Ratt and his wife, Frannie, lost their daughter to suicide just before Christmas of 2021. She was their only daughter. They had to bury her on Frannie’s birthday.
“It’s pretty devastating stuff,” Ratt said. “It’s a little easier for me to talk about it now because I have done it so much lately, but it still weighs really heavy on me.
“I would hate for others to go through what I am going through, what my family and I are going through,” he added. “It’s horrible.”
Jude and Frannie were in Regina at the Legislature in May to advocate for help as Sask. Party MLAs struck down an NDP motion that would have created a bipartisan special committee at the legislature to study the mental health and addictions crisis.
Ratt said their goal was to reach the Christopher Lake turnoff by the end of Friday.
“We have got quite a few people coming to join us along the way, they might not be here at the beginning bit, but they are on their way.
“This is a great cause and we want to make sure we can raise awareness as we go here…. I have received a lot of phone calls and messages today … so there will be a lot more people joining.”
Doyle Vermette was there to support the walkers and take part in a section of the walk. Vermette has been an advocate for help with the suicide epidemic in the north in his role as MLA for Cumberland.
Vermette said the prayer before the walk began.
“We are here supporting you as community members,” he said before the prayer. “As family, we are here.”
Former FSIN Grand Chief and Prince Albert resident Lawrence Joseph also came out to support the walkers. In his speech before they departed, Joseph said that he and his wife were there to support his good friends Jude and Frannie. He sent prayers for both the north and the nation, and to remind governments both provincial and federal about the issue.
“This is not a political issue,” he said. “This is an epidemic and suicide is not something that is taboo. It has got to be talked about (by) every person in every corner.”

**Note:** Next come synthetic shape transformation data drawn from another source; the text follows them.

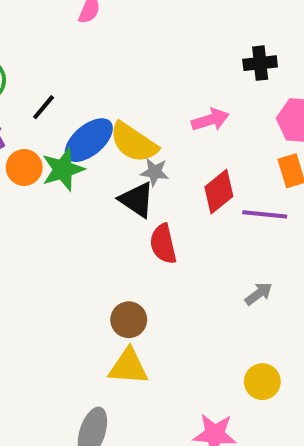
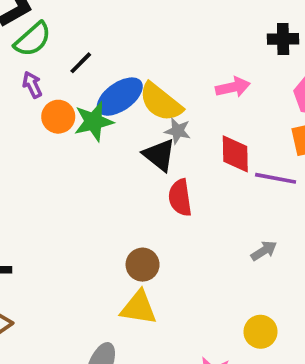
red diamond: (219, 192) -> (235, 154), turned -57

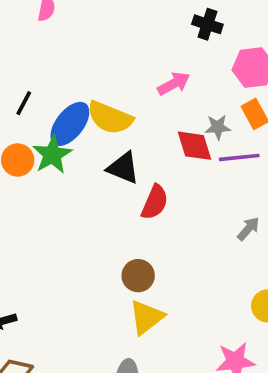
black cross: (283, 39) -> (207, 24), turned 36
gray star: (178, 131) -> (218, 127), moved
red semicircle: (180, 198) -> (155, 202), turned -132
yellow triangle: (139, 308) -> (146, 317), turned -30

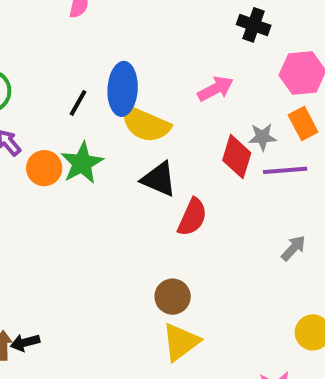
black line: (24, 103) -> (78, 103), moved
blue ellipse: (70, 124) -> (123, 89), moved, turned -36
red diamond: (194, 146) -> (237, 157), turned 33

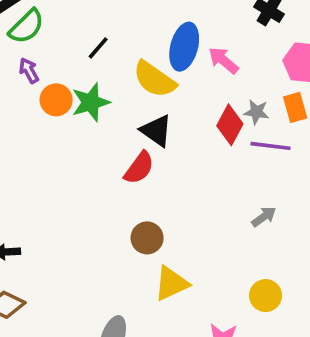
blue ellipse: (123, 89) -> (184, 47), moved
pink arrow: (216, 89) -> (223, 60), turned -124
red semicircle: (192, 217) -> (139, 168), moved
yellow triangle: (181, 342) -> (171, 283), moved

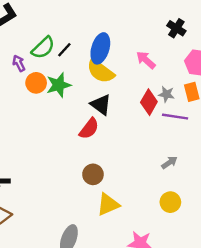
green semicircle: (26, 26) -> (43, 48), moved
blue ellipse: (184, 47) -> (100, 48), moved
yellow circle: (266, 296) -> (170, 202), moved

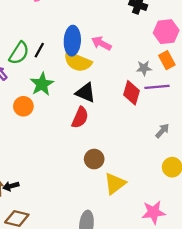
pink arrow: (146, 60) -> (101, 43), moved
orange circle: (36, 83) -> (23, 106), moved
red diamond: (149, 102) -> (132, 93), moved

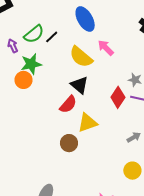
blue ellipse: (72, 41) -> (85, 19), moved, turned -50
green star: (42, 84) -> (31, 64), moved
yellow triangle: (115, 184) -> (87, 123), moved

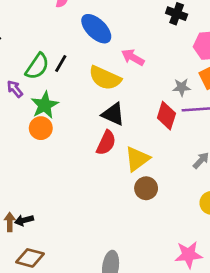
brown circle: (69, 143) -> (146, 188), moved

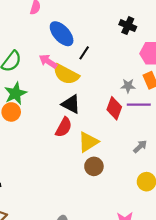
pink arrow: (133, 57) -> (48, 61), moved
black line: (61, 63) -> (84, 53), moved

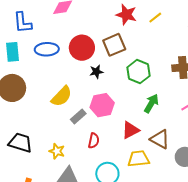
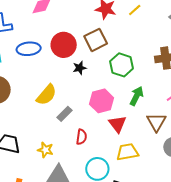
pink hexagon: (102, 105) -> (101, 101), moved
red triangle: (130, 130) -> (117, 124), turned -36
brown triangle: (160, 139) -> (156, 122), moved, turned 35

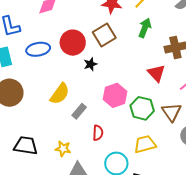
green hexagon: (122, 65) -> (142, 108), moved
green arrow: (137, 96) -> (145, 28), moved
red triangle: (117, 124) -> (156, 73), moved

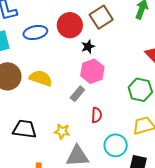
yellow semicircle: (60, 94) -> (41, 78), moved, turned -105
pink hexagon: (115, 95) -> (92, 71), moved

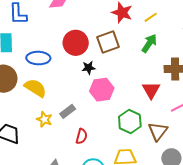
blue ellipse: (35, 33) -> (38, 58), moved
pink hexagon: (92, 71) -> (102, 90), moved
yellow star: (62, 131) -> (44, 119), moved

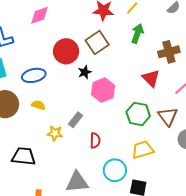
yellow semicircle: (35, 88) -> (38, 105), size x0.6

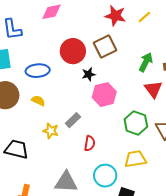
green arrow: (137, 34) -> (146, 62), moved

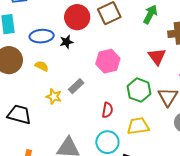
green arrow: (146, 62) -> (150, 14), moved
black star: (89, 74) -> (66, 42), moved
red semicircle: (90, 143) -> (107, 110), moved

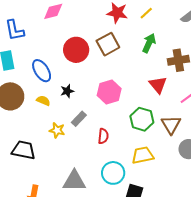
blue ellipse: (42, 36) -> (42, 71), turned 65
black star: (66, 42) -> (67, 91), moved
red semicircle: (107, 110) -> (103, 136), moved

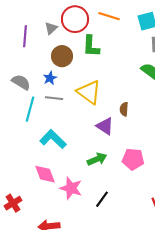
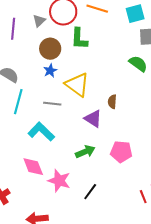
blue star: (50, 78) -> (50, 71), moved
gray line: (54, 98) -> (52, 104), moved

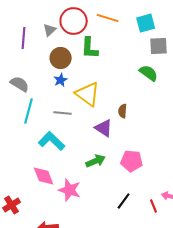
black line: (90, 192) -> (124, 201), moved

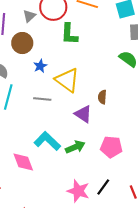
brown circle: (61, 58) -> (22, 43), moved
cyan L-shape: (52, 141) -> (47, 141), moved
pink star: (70, 190) -> (78, 191), moved

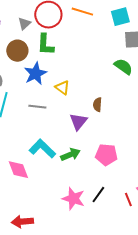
green L-shape: (69, 34) -> (45, 45), moved
blue star: (40, 66) -> (35, 74), size x1.6
yellow triangle: (67, 80) -> (62, 88), size x0.6
purple triangle: (83, 114) -> (78, 122), turned 36

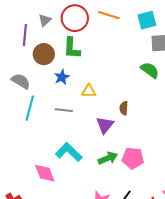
gray triangle: (24, 24) -> (45, 20), moved
blue star: (35, 74) -> (62, 77), size x0.7
yellow triangle: (62, 88) -> (89, 91), turned -35
green arrow: (70, 155) -> (108, 158), moved

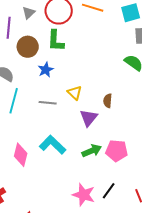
yellow triangle: (89, 91) -> (75, 93), moved, turned 42
pink diamond: (45, 173) -> (21, 155), moved, turned 35

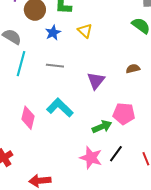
yellow triangle: (75, 93) -> (85, 31), moved
brown semicircle: (108, 101) -> (133, 69), moved, turned 72
green arrow: (92, 151) -> (102, 127), moved

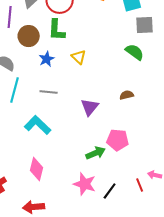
cyan L-shape: (60, 108) -> (38, 125), moved
pink diamond: (28, 118) -> (37, 169), moved
black line: (116, 154) -> (110, 191), moved

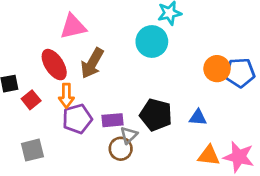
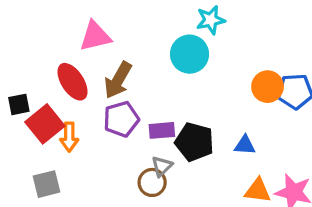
orange arrow: (66, 96) -> (69, 137), moved
red square: (31, 100) -> (45, 124), size x1.6
purple pentagon: (77, 119) -> (121, 119), moved
purple rectangle: (112, 120) -> (162, 130), moved

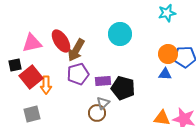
cyan star: (211, 20) -> (167, 13), moved
pink triangle: (95, 36) -> (32, 43), moved
red ellipse: (72, 82) -> (61, 41), moved
blue triangle: (245, 145) -> (165, 74), moved

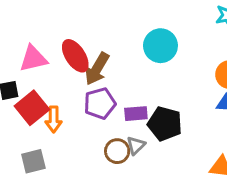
brown circle: (97, 113) -> (117, 151), moved

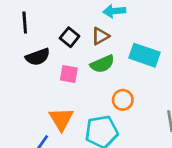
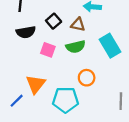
brown triangle: (100, 36) -> (78, 25), turned 32
cyan rectangle: (145, 55) -> (110, 46), turned 30

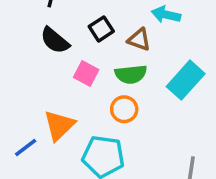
black semicircle: (26, 32) -> (55, 40), turned 42
cyan rectangle: (110, 46) -> (186, 80), turned 65
orange circle: (87, 78) -> (124, 109), moved

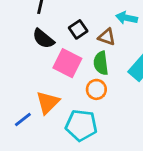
pink square: (86, 73) -> (67, 63), size x1.5
green semicircle: (131, 74) -> (101, 63), turned 90

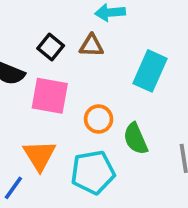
green semicircle: (101, 63) -> (136, 139), moved

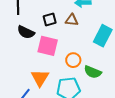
black square: (51, 47) -> (50, 19), turned 32
green semicircle: (136, 139) -> (93, 72), turned -48

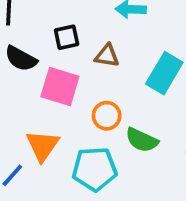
brown triangle: (72, 20) -> (107, 56), moved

Joseph said that he had learned about the loss of the psychiatrist in Prince Albert for youth. He said governments need to provide funds for elders to work with young people who need help.

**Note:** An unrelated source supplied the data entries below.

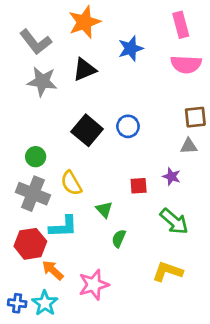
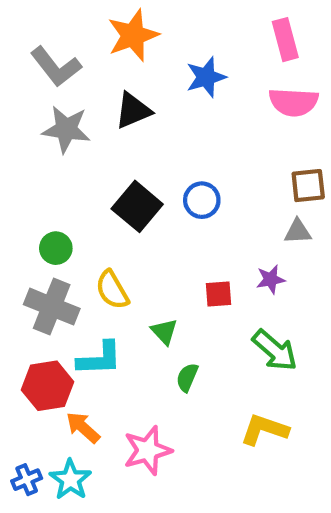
purple star: (172, 176) -> (271, 279), turned -30
blue cross: (17, 303) -> (27, 480), turned -30

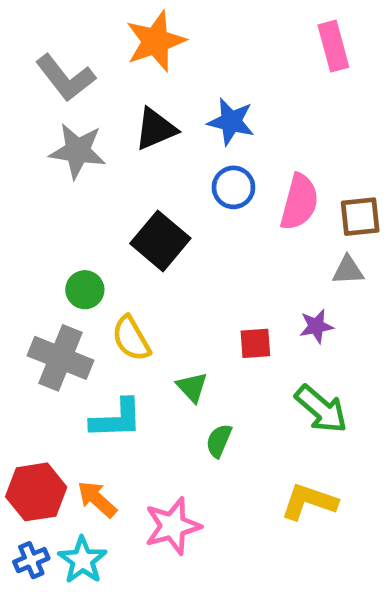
blue star: (206, 77) -> (231, 122), moved, turned 30
pink semicircle: (294, 102) -> (299, 202), moved, turned -78
blue circle: (202, 200) -> (233, 187), moved
green circle: (56, 248) -> (85, 290), moved
red hexagon: (47, 386) -> (36, 492), moved

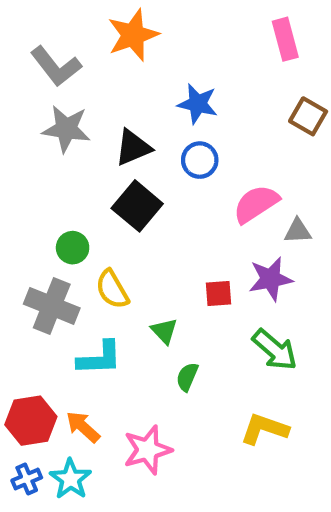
black triangle: (156, 129) -> (133, 148), moved
pink semicircle: (299, 202) -> (256, 204), moved, turned -138
brown square: (360, 217) -> (308, 116), moved, turned 36
purple star: (316, 326) -> (271, 279), size x1.5

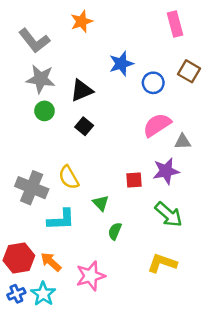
orange star: (133, 35) -> (82, 21), size x0.7
blue star: (198, 104) -> (121, 64), turned -30
blue circle: (200, 160) -> (153, 83), moved
black square: (137, 206) -> (84, 126), size x0.6
green circle: (73, 248) -> (44, 111), moved

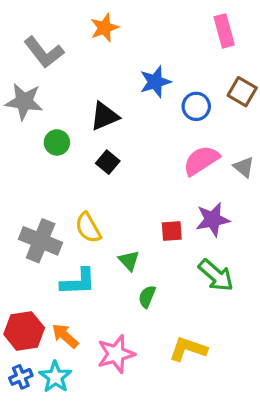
gray star: (41, 79) -> (24, 101), moved
gray triangle: (183, 142) -> (244, 167), moved, turned 42
yellow L-shape: (162, 263) -> (188, 349), moved

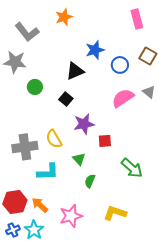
black triangle: (104, 116) -> (75, 71), moved
gray triangle: (244, 167) -> (149, 92), moved
purple star: (213, 220) -> (84, 124), moved
gray cross: (41, 241) -> (25, 147), turned -30

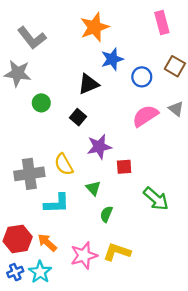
orange star: (64, 17) -> (94, 27), moved, size x1.4
yellow L-shape: (115, 213) -> (117, 252), moved

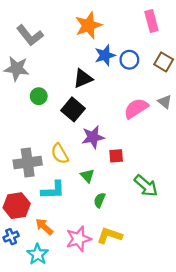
blue circle: (142, 77) -> (129, 60), moved
black square: (78, 117) -> (73, 109), size x1.5
red hexagon: (18, 239) -> (17, 206), moved
blue cross: (15, 272) -> (11, 237), moved

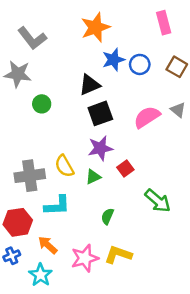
black square: (73, 109) -> (100, 113), moved, turned 30
red square: (116, 156) -> (125, 169), turned -32
green triangle: (87, 176) -> (93, 177), moved, turned 48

“We call on you to save lives,” he said. “We are not trying to put you in the limelight, but we ask you to do this work for the north, for our people, for all nations.
“This has gone too long,” he added. “We have lost too many loved ones. This morning, the wife and I prayed for all people who are experiencing pain and also prayed for this to be stopped in a way, because it’s here, it’s real and it’s painful. We ask everybody out there that is listening to please pull together and support the families.”
Ratt said that the COVID-19 pandemic has not helped with the suicide situation in the north. Residents often reach out to him because he’s so vocal about the issue, and what he hears concerns him.
“Whenever there is a suicide somewhere, people are reaching out to me just to let me know what’s going on,” Ratt said. “I have noticed that there was an increase through the pandemic and it’s because of the isolation, I believe, and people not being able to see their families…. It has made things that much harder.”
The walkers took a group photo before leaving, and Vermette hugged Frannie as the photo was being taken. Participants received an RCMP escort as they departed down the highway.
“I just want to still encourage people to come and join us, come help us raise the awareness,” Ratt said.